I was bitter. So fucking bitter.

I saved every penny I made from modeling. I planned to take Henry back, when I had enough.

But Serwa was so attached to him, too.

And she was sick. After a year or two of recovery, she started to get weaker again. I thought if I took my son away from her, it would kill her.

So we shared him. She took care of him while I was working, and he was mine when I came home. He called us both Mama when he started to speak.

It wasn’t a terrible system. In fact, it worked surprisingly well. I missed them both so badly when I was gone. But modeling years are short—it’s an industry of youth. I had to work while I could. And I saved, saved, saved the money.

Serwa and I were closer than ever. I didn’t speak to my parents at all. I cut them off when they took my baby away without even asking. I told Serwa to make sure they never visited when I was home. She was careful to keep that promise—to keep them separate from me.

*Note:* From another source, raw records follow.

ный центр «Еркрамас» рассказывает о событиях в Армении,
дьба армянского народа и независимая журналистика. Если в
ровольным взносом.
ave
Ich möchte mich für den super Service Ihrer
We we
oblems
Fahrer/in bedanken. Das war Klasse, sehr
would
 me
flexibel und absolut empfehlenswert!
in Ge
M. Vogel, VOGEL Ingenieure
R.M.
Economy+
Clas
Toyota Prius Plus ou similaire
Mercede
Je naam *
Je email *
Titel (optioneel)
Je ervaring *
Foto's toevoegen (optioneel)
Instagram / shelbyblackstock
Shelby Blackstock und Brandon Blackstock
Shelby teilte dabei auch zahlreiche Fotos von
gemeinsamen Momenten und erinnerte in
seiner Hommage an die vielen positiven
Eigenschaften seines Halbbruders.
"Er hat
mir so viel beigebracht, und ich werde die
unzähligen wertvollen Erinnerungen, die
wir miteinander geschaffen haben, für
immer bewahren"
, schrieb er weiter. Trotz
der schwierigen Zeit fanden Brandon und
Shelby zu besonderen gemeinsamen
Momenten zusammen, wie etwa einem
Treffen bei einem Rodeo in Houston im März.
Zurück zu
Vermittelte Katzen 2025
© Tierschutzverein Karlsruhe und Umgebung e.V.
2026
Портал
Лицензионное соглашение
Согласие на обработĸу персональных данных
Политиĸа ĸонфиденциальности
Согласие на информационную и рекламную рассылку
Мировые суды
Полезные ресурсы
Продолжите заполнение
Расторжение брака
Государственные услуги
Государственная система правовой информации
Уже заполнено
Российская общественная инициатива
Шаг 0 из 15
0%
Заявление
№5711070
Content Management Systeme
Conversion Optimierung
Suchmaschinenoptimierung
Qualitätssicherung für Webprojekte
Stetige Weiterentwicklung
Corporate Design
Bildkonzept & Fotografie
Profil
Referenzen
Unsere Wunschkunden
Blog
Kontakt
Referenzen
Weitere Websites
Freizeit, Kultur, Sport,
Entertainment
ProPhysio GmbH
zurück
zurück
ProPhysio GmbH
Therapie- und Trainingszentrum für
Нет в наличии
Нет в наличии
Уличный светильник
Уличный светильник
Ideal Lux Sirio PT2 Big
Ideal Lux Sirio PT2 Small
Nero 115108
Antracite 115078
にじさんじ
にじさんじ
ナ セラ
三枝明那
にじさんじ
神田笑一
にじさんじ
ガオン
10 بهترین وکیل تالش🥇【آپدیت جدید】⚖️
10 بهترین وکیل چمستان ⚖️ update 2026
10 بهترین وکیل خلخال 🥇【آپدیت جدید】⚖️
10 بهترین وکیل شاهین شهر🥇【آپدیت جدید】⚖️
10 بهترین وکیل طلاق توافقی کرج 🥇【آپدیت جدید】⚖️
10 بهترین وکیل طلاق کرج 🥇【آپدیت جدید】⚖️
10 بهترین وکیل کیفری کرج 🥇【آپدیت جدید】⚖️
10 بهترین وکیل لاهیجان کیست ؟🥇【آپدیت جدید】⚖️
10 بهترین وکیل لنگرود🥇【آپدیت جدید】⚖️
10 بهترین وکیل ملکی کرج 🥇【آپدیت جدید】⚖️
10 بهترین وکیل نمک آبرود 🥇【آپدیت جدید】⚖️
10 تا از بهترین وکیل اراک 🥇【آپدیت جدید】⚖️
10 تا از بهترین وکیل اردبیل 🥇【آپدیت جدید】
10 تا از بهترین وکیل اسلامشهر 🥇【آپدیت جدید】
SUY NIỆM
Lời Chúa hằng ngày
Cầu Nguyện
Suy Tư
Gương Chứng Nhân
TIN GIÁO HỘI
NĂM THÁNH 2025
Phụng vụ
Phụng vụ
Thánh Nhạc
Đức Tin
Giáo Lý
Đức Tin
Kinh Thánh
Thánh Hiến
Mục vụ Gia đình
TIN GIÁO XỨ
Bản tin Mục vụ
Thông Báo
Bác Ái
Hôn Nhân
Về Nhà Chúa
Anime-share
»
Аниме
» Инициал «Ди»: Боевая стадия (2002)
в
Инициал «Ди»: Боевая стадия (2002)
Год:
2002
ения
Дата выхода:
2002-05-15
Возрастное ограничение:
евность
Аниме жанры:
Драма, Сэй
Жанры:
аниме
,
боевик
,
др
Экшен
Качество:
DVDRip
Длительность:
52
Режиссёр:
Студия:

I did let them visit Henry when I wasn’t home. He had so little family, I didn’t want to deny him his grandparents. When I’d come home, he’d tell me all about how Grandma taught him to make crepes, and Grandpa gave him a Rubik’s cube.

My parents tried to make amends many times. I wouldn’t answer their calls or their letters.

Until Serwa died. She passed away three years ago. She was only thirty-four.

We were all there at the hospital together. It was the first time I’d seen my parents in years. My mother looked older. My father looked almost exactly the same—just a few threads of silver in his close-cropped hair.